Starting at the line below holding "Tailspin Why You’re" and stopping at the line holding "subject to CIT", print every line exactly, both ends included, and leave the rest out.

[Data extracts — start]

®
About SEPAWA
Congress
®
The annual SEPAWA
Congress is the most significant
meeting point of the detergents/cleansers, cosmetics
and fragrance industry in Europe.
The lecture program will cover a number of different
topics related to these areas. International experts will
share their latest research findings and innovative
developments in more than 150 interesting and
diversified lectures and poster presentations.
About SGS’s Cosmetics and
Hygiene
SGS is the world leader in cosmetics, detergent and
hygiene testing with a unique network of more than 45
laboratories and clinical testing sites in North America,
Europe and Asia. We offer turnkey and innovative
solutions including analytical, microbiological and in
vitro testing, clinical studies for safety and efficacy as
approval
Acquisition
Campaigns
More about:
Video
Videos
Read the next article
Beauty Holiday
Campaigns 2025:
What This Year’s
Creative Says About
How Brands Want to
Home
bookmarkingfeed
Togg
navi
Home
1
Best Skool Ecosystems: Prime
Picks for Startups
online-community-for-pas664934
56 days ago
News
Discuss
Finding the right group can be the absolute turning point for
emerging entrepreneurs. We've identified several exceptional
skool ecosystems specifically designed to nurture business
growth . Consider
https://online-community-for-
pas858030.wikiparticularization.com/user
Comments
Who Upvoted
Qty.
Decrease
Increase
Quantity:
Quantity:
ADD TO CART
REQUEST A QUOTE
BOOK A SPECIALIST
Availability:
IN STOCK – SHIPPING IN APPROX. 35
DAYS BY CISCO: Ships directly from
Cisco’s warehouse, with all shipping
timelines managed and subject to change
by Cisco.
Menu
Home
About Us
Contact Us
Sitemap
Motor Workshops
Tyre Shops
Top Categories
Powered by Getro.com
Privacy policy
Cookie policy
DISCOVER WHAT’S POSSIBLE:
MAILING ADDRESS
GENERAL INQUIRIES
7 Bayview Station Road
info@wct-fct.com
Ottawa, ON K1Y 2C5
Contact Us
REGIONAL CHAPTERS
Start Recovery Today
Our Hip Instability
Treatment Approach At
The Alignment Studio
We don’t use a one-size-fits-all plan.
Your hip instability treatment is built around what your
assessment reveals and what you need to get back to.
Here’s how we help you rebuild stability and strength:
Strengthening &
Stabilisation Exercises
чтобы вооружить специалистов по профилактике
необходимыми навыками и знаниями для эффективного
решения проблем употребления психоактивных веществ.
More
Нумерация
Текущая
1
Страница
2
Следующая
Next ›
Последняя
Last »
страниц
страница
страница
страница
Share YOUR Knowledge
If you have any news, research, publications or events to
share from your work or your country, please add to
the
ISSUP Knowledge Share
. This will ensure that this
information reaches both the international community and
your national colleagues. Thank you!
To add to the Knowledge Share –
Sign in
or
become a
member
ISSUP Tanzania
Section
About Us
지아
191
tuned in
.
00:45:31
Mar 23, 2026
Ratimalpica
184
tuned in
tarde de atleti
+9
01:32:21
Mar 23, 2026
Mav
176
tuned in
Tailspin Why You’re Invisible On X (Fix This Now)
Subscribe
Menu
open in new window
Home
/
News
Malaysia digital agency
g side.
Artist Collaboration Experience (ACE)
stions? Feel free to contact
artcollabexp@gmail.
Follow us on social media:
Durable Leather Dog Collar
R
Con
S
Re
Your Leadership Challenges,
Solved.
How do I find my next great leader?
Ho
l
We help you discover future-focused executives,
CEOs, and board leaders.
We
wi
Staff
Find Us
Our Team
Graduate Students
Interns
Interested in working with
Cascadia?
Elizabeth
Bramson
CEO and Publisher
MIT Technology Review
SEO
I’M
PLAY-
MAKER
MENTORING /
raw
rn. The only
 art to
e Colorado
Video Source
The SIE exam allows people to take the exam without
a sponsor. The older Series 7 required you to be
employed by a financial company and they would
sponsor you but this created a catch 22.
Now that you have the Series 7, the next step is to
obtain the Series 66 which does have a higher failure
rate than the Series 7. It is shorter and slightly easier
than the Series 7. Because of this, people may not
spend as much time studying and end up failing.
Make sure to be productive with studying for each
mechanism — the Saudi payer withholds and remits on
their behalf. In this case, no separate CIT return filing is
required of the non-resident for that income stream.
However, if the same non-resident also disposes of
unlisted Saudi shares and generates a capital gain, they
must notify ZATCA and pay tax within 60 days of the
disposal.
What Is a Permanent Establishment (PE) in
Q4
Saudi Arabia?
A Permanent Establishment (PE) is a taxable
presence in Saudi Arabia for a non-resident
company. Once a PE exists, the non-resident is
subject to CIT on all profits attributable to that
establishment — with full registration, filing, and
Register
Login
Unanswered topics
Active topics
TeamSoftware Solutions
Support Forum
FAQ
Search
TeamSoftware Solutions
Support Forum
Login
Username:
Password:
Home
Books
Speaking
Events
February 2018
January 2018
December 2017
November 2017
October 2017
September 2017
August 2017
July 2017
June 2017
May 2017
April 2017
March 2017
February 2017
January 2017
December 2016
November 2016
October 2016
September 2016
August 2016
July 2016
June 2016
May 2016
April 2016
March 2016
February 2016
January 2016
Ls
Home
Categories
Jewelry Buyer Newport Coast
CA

[Data extracts — finish]

#### Solved problem:
Tailspin Why You’re Invisible On X (Fix This Now)
Subscribe
Menu
open in new window
Home
/
News
Malaysia digital agency
g side.
Artist Collaboration Experience (ACE)
stions? Feel free to contact
artcollabexp@gmail.
Follow us on social media:
Durable Leather Dog Collar
R
Con
S
Re
Your Leadership Challenges,
Solved.
How do I find my next great leader?
Ho
l
We help you discover future-focused executives,
CEOs, and board leaders.
We
wi
Staff
Find Us
Our Team
Graduate Students
Interns
Interested in working with
Cascadia?
Elizabeth
Bramson
CEO and Publisher
MIT Technology Review
SEO
I’M
PLAY-
MAKER
MENTORING /
raw
rn. The only
 art to
e Colorado
Video Source
The SIE exam allows people to take the exam without
a sponsor. The older Series 7 required you to be
employed by a financial company and they would
sponsor you but this created a catch 22.
Now that you have the Series 7, the next step is to
obtain the Series 66 which does have a higher failure
rate than the Series 7. It is shorter and slightly easier
than the Series 7. Because of this, people may not
spend as much time studying and end up failing.
Make sure to be productive with studying for each
mechanism — the Saudi payer withholds and remits on
their behalf. In this case, no separate CIT return filing is
required of the non-resident for that income stream.
However, if the same non-resident also disposes of
unlisted Saudi shares and generates a capital gain, they
must notify ZATCA and pay tax within 60 days of the
disposal.
What Is a Permanent Establishment (PE) in
Q4
Saudi Arabia?
A Permanent Establishment (PE) is a taxable
presence in Saudi Arabia for a non-resident
company. Once a PE exists, the non-resident is
subject to CIT on all profits attributable to that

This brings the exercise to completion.